5. Imagine my shock and chagrin when I opened the RED popsicle, only to find a MAUVE popsicle that smelled and tasted like my grandma’s overzealous perfume!!! The kind she’d wear to every family brunch, and I’d have to ride in the car with it with the windows rolled up, and only ever complained once due to a firm kick in the leg from someone who didn’t think it was appopropriate to criticize the Gram.

6. MAUVE, PERFUMY popsicles?! Tell me it was a fluke. Tell me that some she-she raspberry bullshit popsicles found their way into some welfare box of popsicles that by some twist of fate ended up in my kitchen.

Those motherfuckers. If they go and take away red popsicles, I’m giving up on popsicles altogether. I will mix my own bright-red SUGAR Kool-Aid, and freeze them myself. I am lazy, yes. Too lazy, in fact, to go downstairs and check the exact brand of the popsicles I bought. However, I am not too lazy to freeze my own, if you know what I mean.

I’ve been editing a treasure-trove of old family photographs-you should check them out on my Flickr site. Mostly, you should check them out for three photos: 1. my mom in a tutu 2. my dad looking like a Hitler Youth participant and 3. my great-grandfather in his Knights Templar uniform, complete with feathered hat and sword.

Guess which one this is:

Dad With Puppy Toy

And this one:

Steph in Her Tutu

And this one:

Axel in His Knights Templar Uniform

Also, there’s a photo of me at 1 year old, wearing a belly-dancer outfit my Aunt Nancy made me. It’s pretty goddamned cute, if you want the truth.

The Bellydancer

And let’s all take a moment to ponder this: My mother, of primarily Scottish and British (what’s the difference, I ask you?!) ancestry, delighted in wearing a “Mammy scarf.” She also insisted on constantly running around in some hand-me-down coveralls from her older brother. Much to the chagrin of her mother, who was (and is) extremely proper and delightful, despite her penchant for loading up on the perfume:

Little Stephy's Favorite Outfit

Tisk, tisk, little Stephy. Tisk, tisk. I like to imagine she was pretending to be Butterfly McQueen, and ran around in circles all day yelling about how she don’t know nothin’ ’bout birthin’ no babies, Miss Scarlet!!

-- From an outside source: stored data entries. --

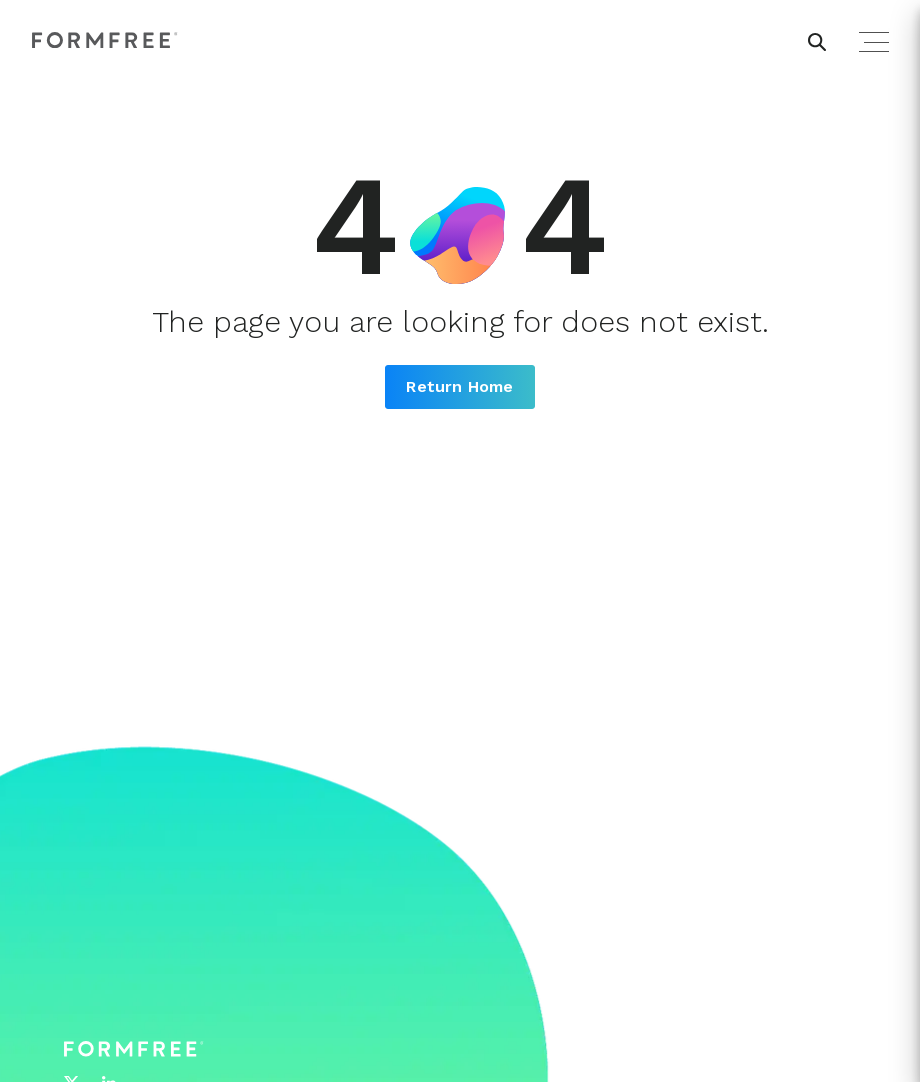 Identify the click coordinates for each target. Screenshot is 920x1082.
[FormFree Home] (105, 41)
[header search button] (817, 42)
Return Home (459, 386) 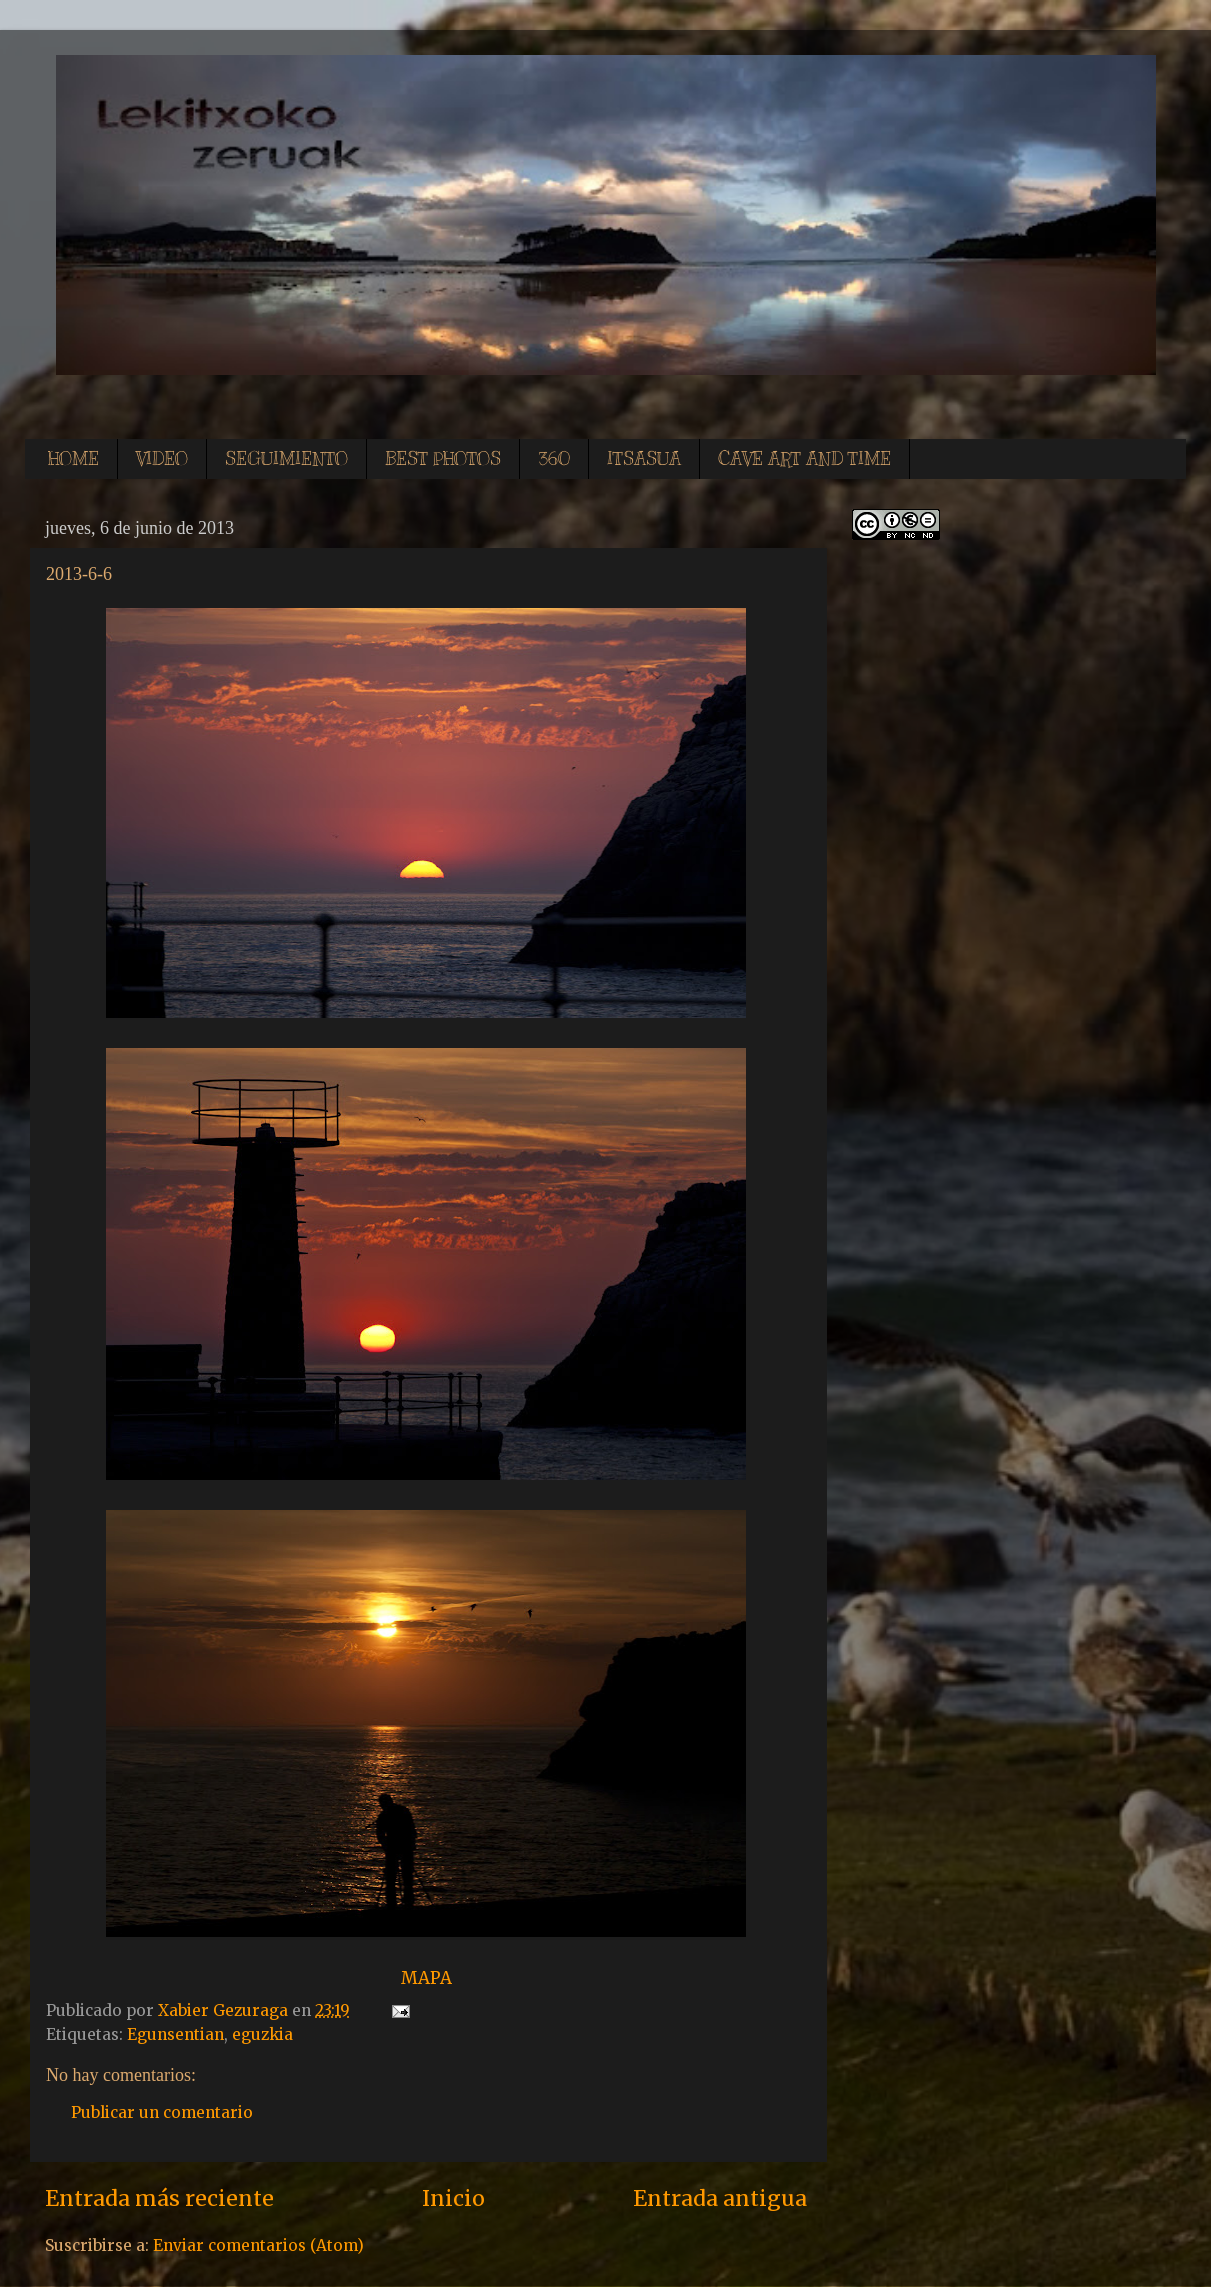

PostScript: I can’t be alone in feeling that this is not a REAL Saturday. Last night there was no new Battlestar Galactica. Therefore, it can’t be Saturday. What is one supposed to do on Friday nights without Battlestar Galactica? I’ve pretty much shunned everyone who doesn’t worship at the altar of Bear McCreary and Admiral Adama, and everyone else is just as lost as I am. Any advice on Fridays would be greatly appreciated. Keep in mind that I don’t want to have to actually go anywhere or put forth any effort, whatsoever.

2 Comments

  1. DavisMcDavis said,

    July 2, 2008 at 10:35 am

    Although it’s possible she was harboring mammy fantasies, I feel that the outfit in the last photo is very reminscent of Rosie The Riveter – would that have been a contemporary image at the time of your mother’s youth? It may be she was just pretending to be a lesbian icon! :-D

  2. lineuptoeatme said,

    July 2, 2008 at 3:31 pm

    You’re right! She does look like Rosie. Rosie was a little bit before my mom’s time, though. This photo was probably taken around 1950 or so, when the women were supposed to be back in the home, barefoot and pregnant and greeting their husband with a smile, a kiss, and a drink.